A “yes” vote allows all mechanical information about a vehicle to be made available beyond dealerships regarding things like being able to diagnose and repair vehicles along with regular maintenance issues.

“By voting yes on Question 4, Mainers have now joined Massachusetts in a growing national movement to update automotive Right to Repair laws for the modern age of connected cars,” Tommy Hickey, director of the Maine Automotive Right to Repair Committee, said Tuesday in a statement. “Automakers are trying to monopolize the market on car and truck repairs but their customers, the voters, are acting overwhelmingly to put the brakes on them.”

The Maine initiative was spurred by a group of independent auto repair shop owners and other right to repair proponents through a citizens’ petition of over 70,000 signatures presented to the Maine Secretary of State’s Office this winter.

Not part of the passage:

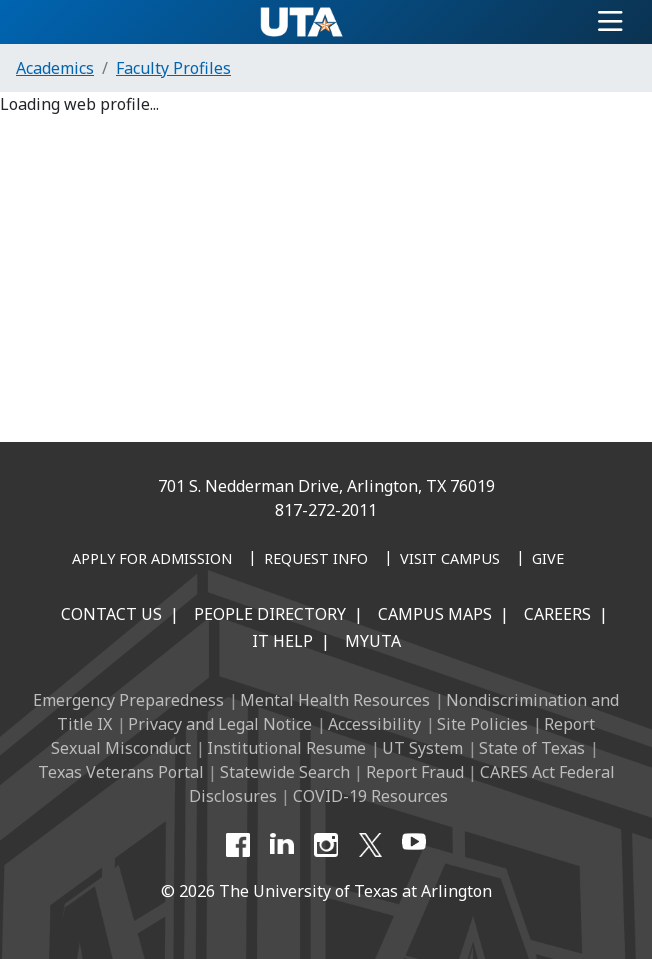  I want to click on Faculty Profiles, so click(173, 68).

“This victory ensures that Maine families will continue to be able to rely on their local repair shop, who knows them and their vehicle and provides great value,” Tim Winkeler, president and CEO of VIP Tire and Service of Auburn, said.

Opposition to Question 4 primarily came from the Alliance for Automotive Innovation, a trade group representing car manufacturers like General Motors, Ford, Subaru, and Toyota.

Locally, Question 4 was also opposed by the Maine Automobile Dealers Association, a group representing franchised new car and truck dealers.

The association’s president, Tom Brown, said in an interview his group’s opposition aligns with some of the points raised by the Alliance — including that the initiative isn’t necessary because access to diagnostics already exists.

However, momentum behind the right to repair effort in the United States is stronger than ever, Jessica Silbey, a law professor at Boston University who specializes in intellectual property law, said. Three such bills were enacted at the state level in the past year, according to the National Conference of State Legislatures, and legislatures considered dozens of others.